What is the effect of assigning a sign to $0$? What is the effect of assigning a sign to $0$?  In Calculus, $0^+$ means the right side of $0$ whereas $0^-$ means the left side of $0$ in a limit.
But other than that, what are the effects when we try to give $0$ a sign?
What are the consequences?
 A: Usually for a sign one will want to have that the sign of $x$ is different from the sign of the opposite element to/the additive inverse of $x$. 
Now, what does this mean for $0$. As $0$ is its own additive inverse one will either need to have a special sign for it or assign both signs to it. 
Ultimately both lead to the same. 
Indeed, in some languages, e.g., French, it is common that the positive reals include $0$, and so do the negative reals. 
While in English it is common that neither includes them. 
Yet, note that in the Wikipedia page on ordered fields the element $0$ is in fact an element of the positive cone (though not a positive element).
A: Generally we don't refer to 0 as having any sign. Instead, it gets its own class. You could represent that as a symbol of you really wanted to, but the whole reason we use a negative sign is for simplicity... we could come up with a different numbering system for negative numbers so that no sign would be needed, but it's much easier to just mirror our positive reals to the negative reals with a sign in front. With 0, there is only one case, and it mirrors only itself, making a sign redundant. As a note, whether to include 0 as a natural number had been a long debate, and multiple notations exist to include or exclude it. You even get things like "whole numbers", "natural numbers", "non-negative integers" (the last doesn't include 0, since 0 isn't positive) and many more notations, both written out and symbolic
Edit: I should note that some computer software uses $-0$. I can't remember off the top of my head, but some scripting for web pages differentiate between $0$ and $-0$, and the problem is very important when you are discussing Two's complement vs One's complement (I'll explain this onto you if you want, but there are great tutorials online!)

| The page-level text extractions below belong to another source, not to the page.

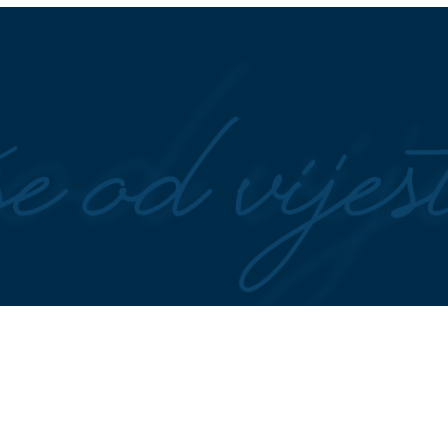
e
petlji napravili haos na izlazu iz
Banjaluke
na stradale Srbe:
Način za izgubiti kilograme i ubr
 31 godine od zločina
metabolizam
j cesti
. august: Jedan znak
Nakon kritika zbog izgleda,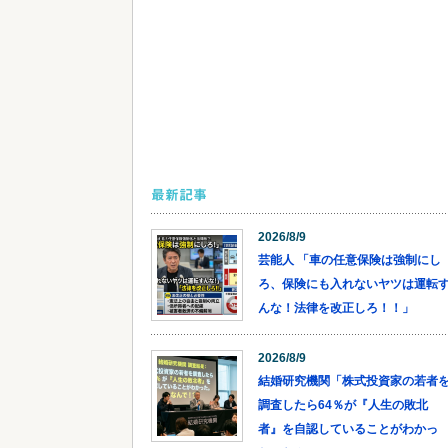
最新記事
2026/8/9
芸能人 「車の任意保険は強制にし
ろ、保険にも入れないヤツは運転
んな！法律を改正しろ！！」
2026/8/9
結婚研究機関「株式投資家の若者
調査したら64％が『人生の敗北
者』を自認していることがわかっ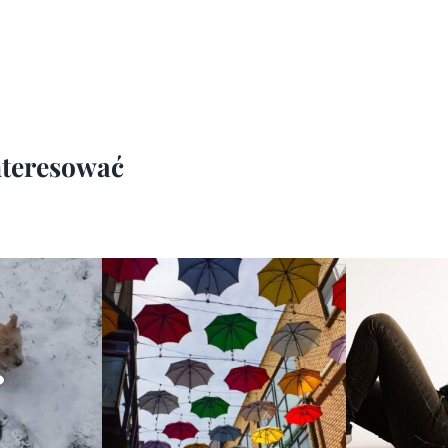
interesować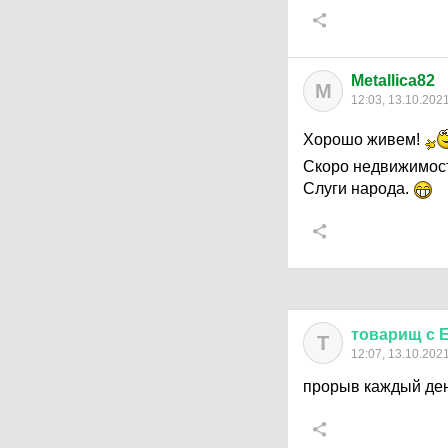
Metallica82
M
12:03, 13.10.202
Хорошо живем!
Скоро недвижимост
Слуги народа.
товарищ
с
Т
12:07, 13.10.202
прорыв каждый ден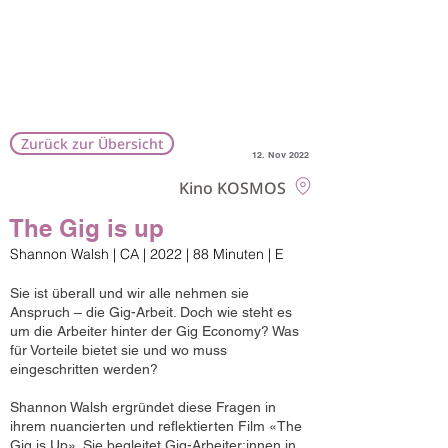
Zurück zur Übersicht
12. Nov 2022
Kino KOSMOS
The Gig is up
Shannon Walsh | CA | 2022 | 88 Minuten | E
Sie ist überall und wir alle nehmen sie
Anspruch – die Gig-Arbeit. Doch wie steht es
um die Arbeiter hinter der Gig Economy? Was
für Vorteile bietet sie und wo muss
eingeschritten werden?
Shannon Walsh ergründet diese Fragen in
ihrem nuancierten und reflektierten Film «The
Gig is Up». Sie begleitet Gig-Arbeiter:innen in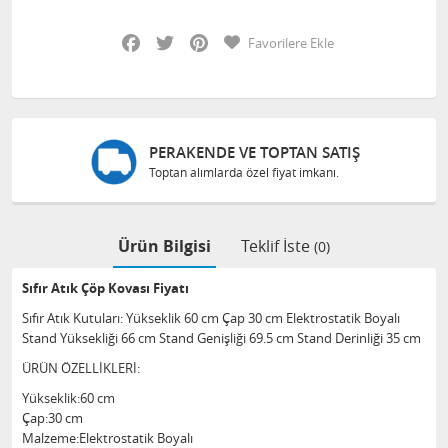
Facebook
Twitter
Pinterest
Favorilere Ekle
PERAKENDE VE TOPTAN SATIŞ
Toptan alımlarda özel fiyat imkanı.
Ürün Bilgisi
Teklif İste
(0)
Sıfır Atık Çöp Kovası Fiyatı
Sıfır Atık Kutuları: Yükseklik 60 cm Çap 30 cm Elektrostatik Boyalı
Stand Yüksekliği 66 cm Stand Genişliği 69.5 cm Stand Derinliği 35 cm
ÜRÜN ÖZELLİKLERİ:
Yükseklik:60 cm
Çap:30 cm
Malzeme:Elektrostatik Boyalı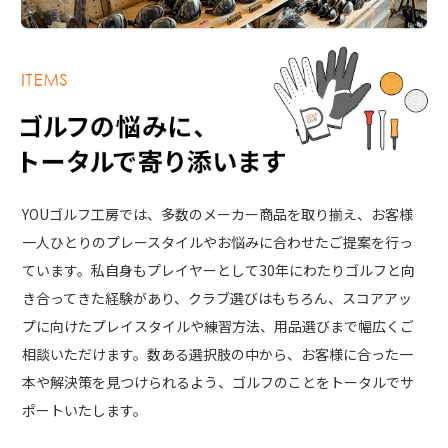
YOUゴルフ工房では、多数のメーカー商品を取り揃え、お客様
一人ひとりのプレースタイルやお悩みに合わせたご提案を行っ
ています。私自身もプレイヤーとして30年にわたりゴルフと向
き合ってきた経験があり、クラブ選びはもちろん、スコアアッ
プに向けたプレイスタイルや練習方法、用品選びまで幅広くご
相談いただけます。数ある選択肢の中から、お客様に合った一
本や解決策を見つけられるよう、ゴルフのことをトータルでサ
ポートいたします。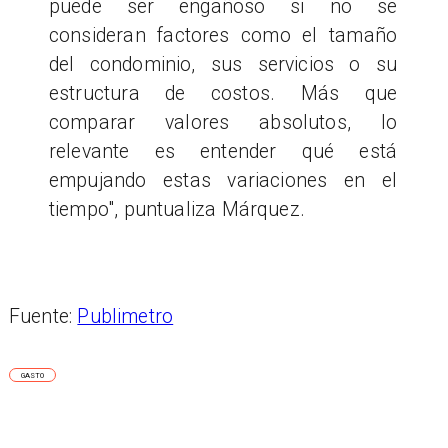
puede ser engañoso si no se
consideran factores como el tamaño
del condominio, sus servicios o su
estructura de costos. Más que
comparar valores absolutos, lo
relevante es entender qué está
empujando estas variaciones en el
tiempo", puntualiza Márquez.
Fuente:
Publimetro
GASTO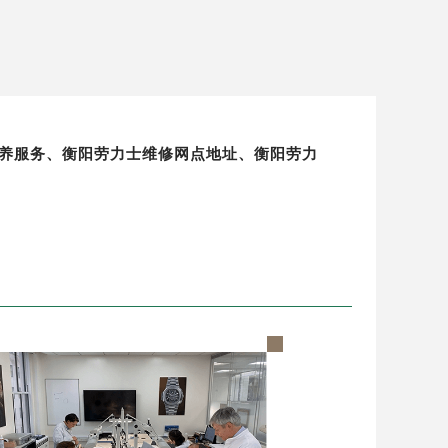
修保养服务、衡阳劳力士维修网点地址、衡阳劳力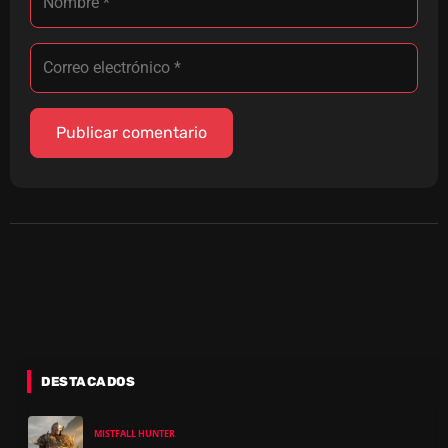
DESTACADOS
MISTFALL HUNTER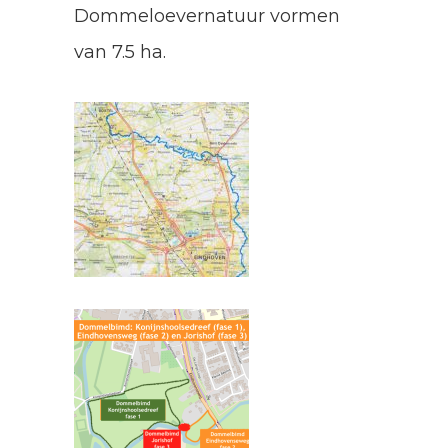
Dommeloevernatuur vormen
van 7.5 ha.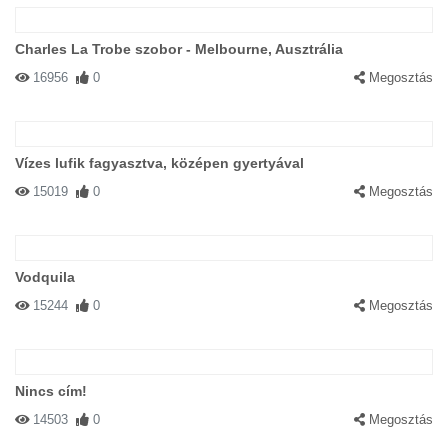
Charles La Trobe szobor - Melbourne, Ausztrália
16956
0
Megosztás
Vízes lufik fagyasztva, középen gyertyával
15019
0
Megosztás
Vodquila
15244
0
Megosztás
Nincs cím!
14503
0
Megosztás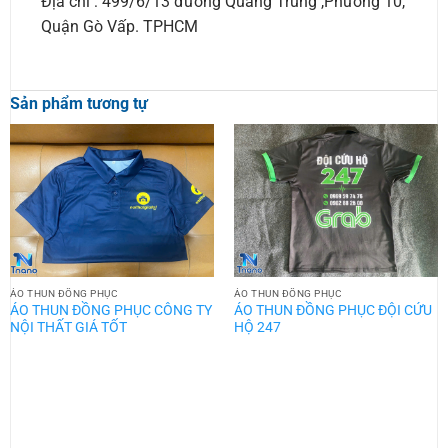
Địa chỉ : 499/6/13 đường Quang Trung ,Phường 10,
Quận Gò Vấp. TPHCM
Sản phẩm tương tự
ÁO THUN ĐỒNG PHỤC
ÁO THUN ĐỒNG PHỤC
ÁO THUN ĐỒNG PHỤC CÔNG TY
ÁO THUN ĐỒNG PHỤC ĐỘI CỨU
NỘI THẤT GIÁ TỐT
HỘ 247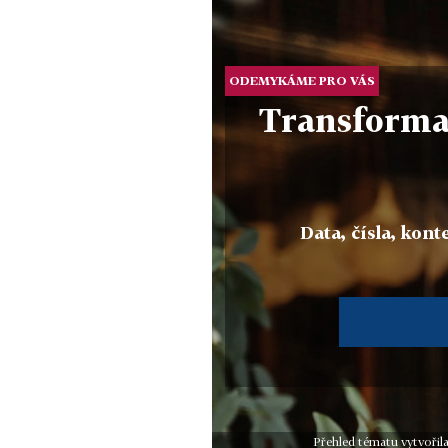
ODEMYKÁME PRO VÁS
Transformac
Data, čísla, konte
Přehled tématu vytvořila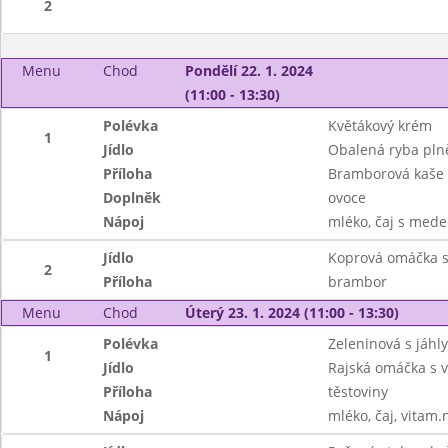
2
Menu
Chod
Pondělí 22. 1. 2024
(11:00 - 13:30)
Polévka
Květákový krém
1
Jídlo
Obalená ryba pl
Příloha
Bramborová kaše
Doplněk
ovoce
Nápoj
mléko, čaj s mede
Jídlo
Koprová omáčka s
2
Příloha
brambor
Menu
Chod
Úterý 23. 1. 2024 (11:00 - 13:30)
Polévka
Zeleninová s jáhl
1
Jídlo
Rajská omáčka s
Příloha
těstoviny
Nápoj
mléko, čaj, vitam.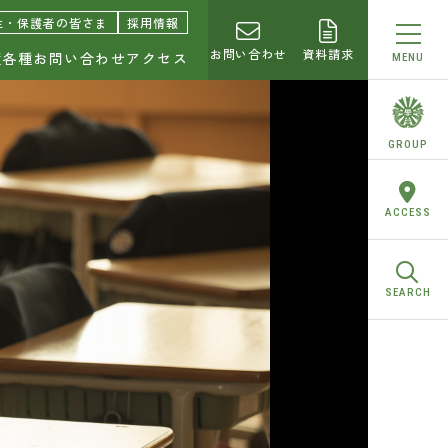
園中学校・高等学校
生・保護者の皆さま
採用情報
お問い合わせ
資料請求
績
各種お問い合わせ
アクセス
MENU
らせ
GROUP
トピ！
ACCESS
校合格実績
SEARCH
お問い合わせ
求
合わせ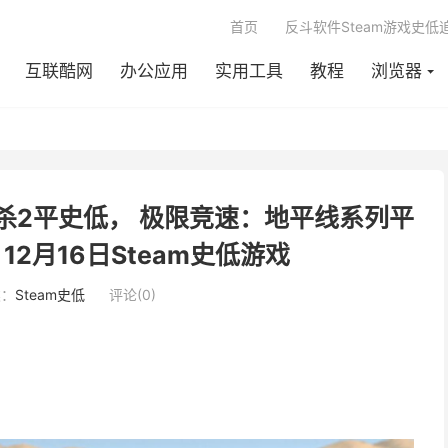
首页
反斗软件Steam游戏史低
互联酷网
办公应用
实用工具
教程
浏览器
杀2平史低， 极限竞速：地平线系列平
2月16日Steam史低游戏
类：
Steam史低
评论(0)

Tl;dr $-0 =0$ for all intensive purposes
A: I don't understand the details, but this seems to have something to do with filters.

Definition 0. Given a topological space $X$ and an element $x \in X$, define that $x^\star$ is the collection of all neighbourhoods of $x$. This happens to be a filter, called the neighborhood filter of $X$.
Definition 1. Given a totally ordered set $X$ and an element $x \in X$, it should be possible to define $x^+$ and $x^-$ to be $x^*$ for two different ways of making $X$ into a topological space.

It should then be possible to define notions like "right-continuous" in terms of limits that make reference to $x^+$ and $x^-$. Perhaps we can even make the set $$\{x \mid x:\mathbb{R}\} \sqcup \{x^+ \mid x:\mathbb{R}\} \sqcup \{x^- \mid x:\mathbb{R}\} \sqcup \{x^\star \mid x:\mathbb{R}\}$$ into an algebraic structure in its own right. So for example, I imagine that we should have:
$$2 \cdot (3^+) = 6^+, \qquad (-2) \cdot 3^+ = (-6)^-$$
etc.
I've made this answer community wiki; can someone who understands the details spell them out here? This would help me, too.